[Page-level text extractions]
###

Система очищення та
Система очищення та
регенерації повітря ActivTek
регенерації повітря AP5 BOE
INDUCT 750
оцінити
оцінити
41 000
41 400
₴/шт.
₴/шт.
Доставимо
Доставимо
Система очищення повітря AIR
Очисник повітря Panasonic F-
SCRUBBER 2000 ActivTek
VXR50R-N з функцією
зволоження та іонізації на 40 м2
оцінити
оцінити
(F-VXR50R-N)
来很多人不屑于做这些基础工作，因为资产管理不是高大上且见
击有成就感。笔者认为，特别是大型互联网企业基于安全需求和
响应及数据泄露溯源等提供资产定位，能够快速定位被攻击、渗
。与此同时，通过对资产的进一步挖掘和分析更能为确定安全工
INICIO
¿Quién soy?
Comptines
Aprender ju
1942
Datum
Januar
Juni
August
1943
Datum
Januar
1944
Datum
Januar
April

###

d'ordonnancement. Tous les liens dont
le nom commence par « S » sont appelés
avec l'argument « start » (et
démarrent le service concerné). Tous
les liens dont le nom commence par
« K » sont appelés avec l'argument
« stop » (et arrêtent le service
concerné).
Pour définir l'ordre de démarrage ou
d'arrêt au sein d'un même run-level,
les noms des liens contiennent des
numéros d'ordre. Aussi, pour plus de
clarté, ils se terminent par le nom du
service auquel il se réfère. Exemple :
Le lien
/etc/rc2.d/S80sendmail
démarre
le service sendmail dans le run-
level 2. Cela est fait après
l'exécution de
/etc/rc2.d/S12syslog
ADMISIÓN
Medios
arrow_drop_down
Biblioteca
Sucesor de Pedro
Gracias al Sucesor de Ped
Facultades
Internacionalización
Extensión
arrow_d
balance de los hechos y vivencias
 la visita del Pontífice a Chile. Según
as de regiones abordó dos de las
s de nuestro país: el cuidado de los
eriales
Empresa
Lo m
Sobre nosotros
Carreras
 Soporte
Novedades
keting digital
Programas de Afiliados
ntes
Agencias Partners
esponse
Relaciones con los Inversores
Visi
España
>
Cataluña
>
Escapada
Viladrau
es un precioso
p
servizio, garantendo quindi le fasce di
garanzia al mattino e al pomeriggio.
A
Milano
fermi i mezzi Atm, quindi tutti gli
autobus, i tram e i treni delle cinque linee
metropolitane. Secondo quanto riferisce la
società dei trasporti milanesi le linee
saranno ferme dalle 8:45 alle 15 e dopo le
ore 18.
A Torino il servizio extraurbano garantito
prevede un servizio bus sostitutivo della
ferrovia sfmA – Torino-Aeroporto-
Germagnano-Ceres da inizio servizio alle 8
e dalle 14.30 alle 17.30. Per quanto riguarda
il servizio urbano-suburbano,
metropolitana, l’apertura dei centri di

###

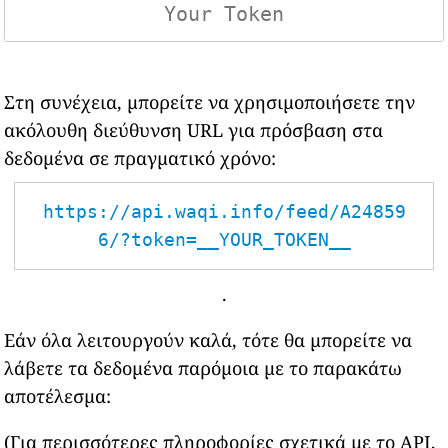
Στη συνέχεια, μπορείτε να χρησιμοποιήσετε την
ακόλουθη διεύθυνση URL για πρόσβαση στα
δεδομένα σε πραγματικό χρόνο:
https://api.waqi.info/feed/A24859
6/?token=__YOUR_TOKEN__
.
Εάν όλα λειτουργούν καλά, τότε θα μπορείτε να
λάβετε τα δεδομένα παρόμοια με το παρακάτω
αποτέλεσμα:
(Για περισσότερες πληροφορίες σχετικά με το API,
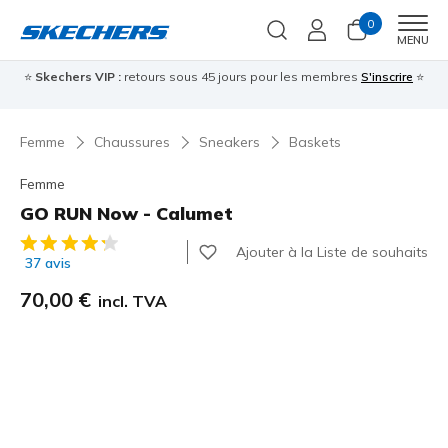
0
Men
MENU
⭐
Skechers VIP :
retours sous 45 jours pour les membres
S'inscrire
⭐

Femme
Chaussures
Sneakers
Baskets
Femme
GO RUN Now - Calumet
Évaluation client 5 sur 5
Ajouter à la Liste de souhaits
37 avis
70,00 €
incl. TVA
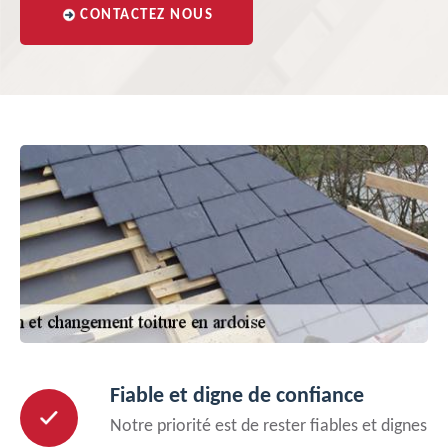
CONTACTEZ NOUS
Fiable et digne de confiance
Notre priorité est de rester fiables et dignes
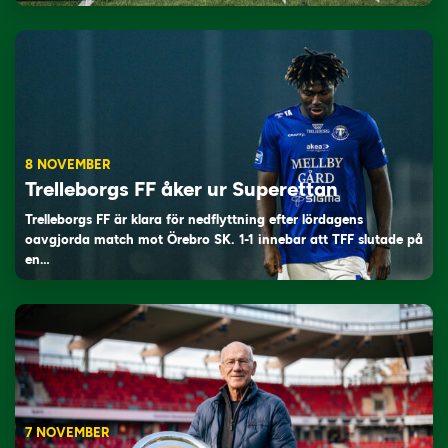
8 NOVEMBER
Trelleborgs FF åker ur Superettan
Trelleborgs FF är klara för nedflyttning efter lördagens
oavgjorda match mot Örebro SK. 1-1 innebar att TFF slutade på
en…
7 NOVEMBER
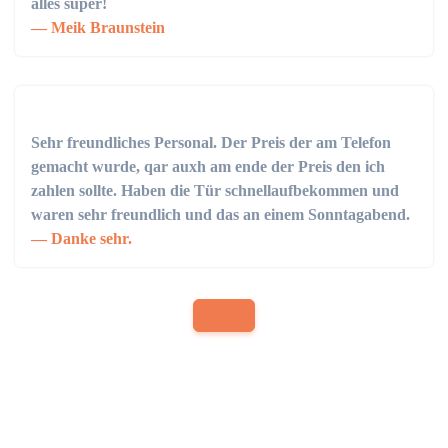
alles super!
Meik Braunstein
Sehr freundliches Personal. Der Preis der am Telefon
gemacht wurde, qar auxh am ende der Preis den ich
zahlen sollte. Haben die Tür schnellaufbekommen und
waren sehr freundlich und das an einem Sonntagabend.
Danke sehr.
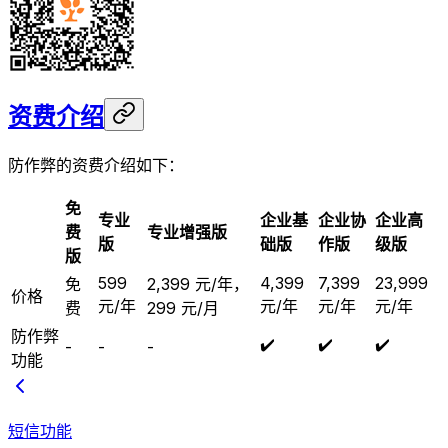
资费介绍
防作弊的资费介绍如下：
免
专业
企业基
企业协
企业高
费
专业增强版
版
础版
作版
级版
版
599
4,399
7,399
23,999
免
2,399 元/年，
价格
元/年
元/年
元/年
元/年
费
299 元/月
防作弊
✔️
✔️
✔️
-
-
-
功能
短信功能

###

# Task requirements
Using the data above, return every line that contains the string "dont".

# Task answer
d'ordonnancement. Tous les liens dont
les liens dont le nom commence par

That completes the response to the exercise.